### What the exercise asks:
Using the data beneath this instruction, retype only the lines from the one that contains "info@alrabeealakhder.com (661, 825)" down to the one that contains "Downloads (428, 833)", both included, exactly as they appear.

### Given records:
== Segment start ==

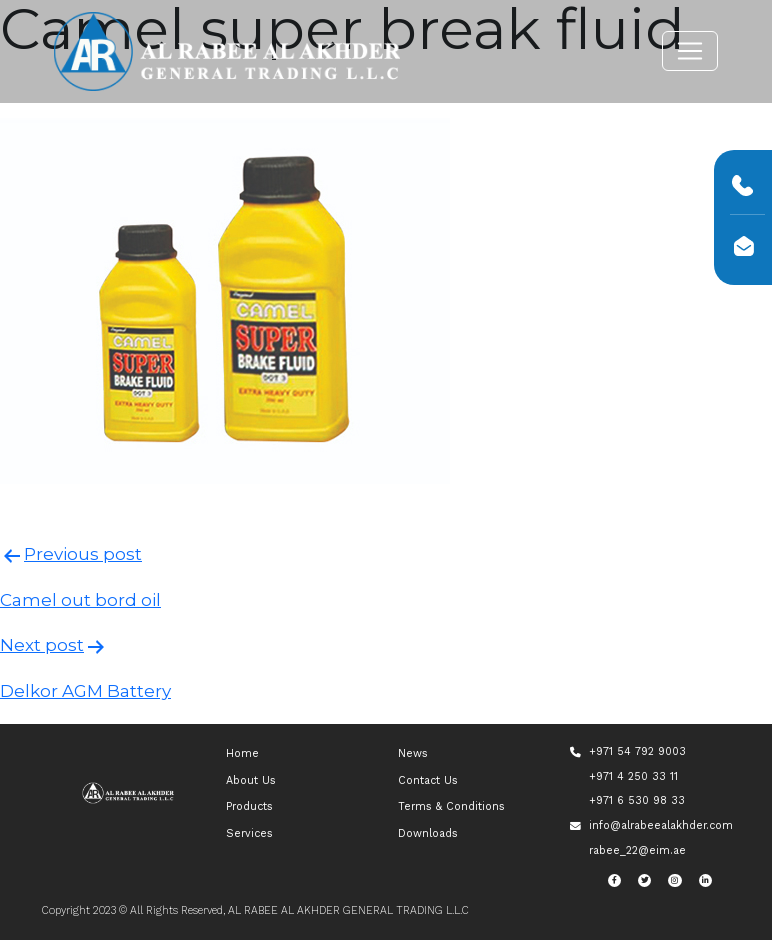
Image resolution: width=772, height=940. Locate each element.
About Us (251, 780)
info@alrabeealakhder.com (661, 825)
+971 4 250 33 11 (633, 776)
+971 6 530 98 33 (637, 800)
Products (249, 806)
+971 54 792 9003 (637, 751)
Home (242, 753)
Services (249, 833)
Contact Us (428, 780)
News (413, 753)
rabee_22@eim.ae (637, 850)
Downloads (428, 833)
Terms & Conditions (451, 806)
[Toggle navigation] (690, 51)
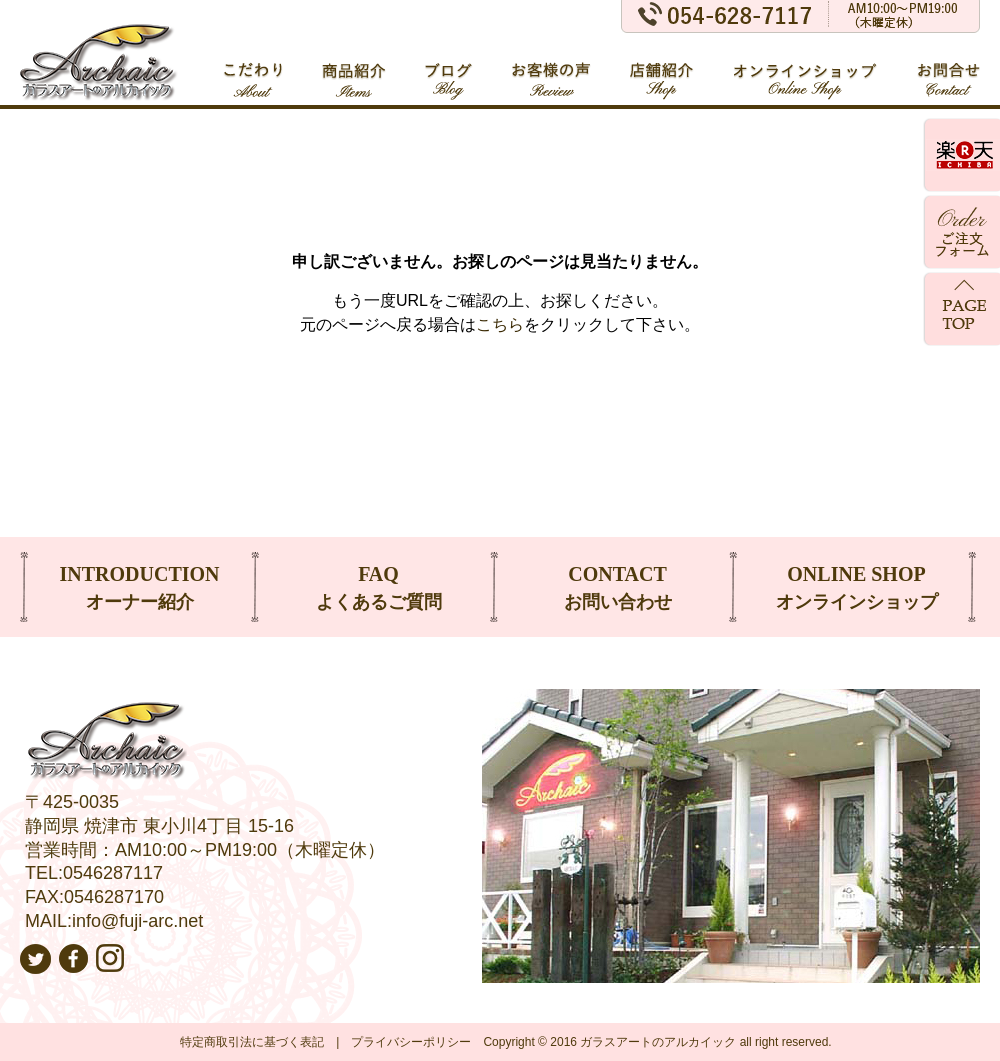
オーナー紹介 (139, 585)
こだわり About (253, 71)
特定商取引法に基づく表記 (252, 1042)
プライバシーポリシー (411, 1042)
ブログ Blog (449, 71)
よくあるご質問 (378, 585)
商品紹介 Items (354, 71)
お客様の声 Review (551, 71)
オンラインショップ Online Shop (806, 71)
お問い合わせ (617, 585)
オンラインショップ (856, 585)
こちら (500, 324)
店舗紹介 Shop (662, 71)
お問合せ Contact (948, 71)
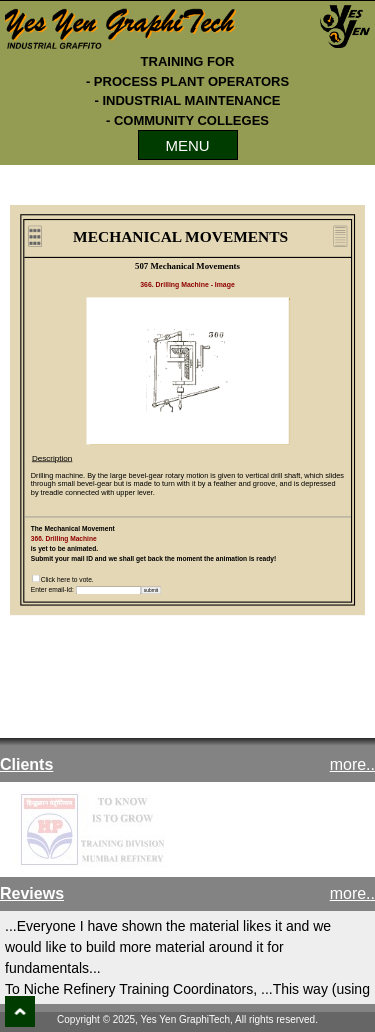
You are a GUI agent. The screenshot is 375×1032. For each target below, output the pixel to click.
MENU (187, 145)
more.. (352, 764)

== Segment end ==

### Answer for this exercise:
info@alrabeealakhder.com (661, 825)
+971 4 250 33 11 (633, 776)
+971 6 530 98 33 (637, 800)
Products (249, 806)
+971 54 792 9003 (637, 751)
Home (242, 753)
Services (249, 833)
Contact Us (428, 780)
News (413, 753)
rabee_22@eim.ae (637, 850)
Downloads (428, 833)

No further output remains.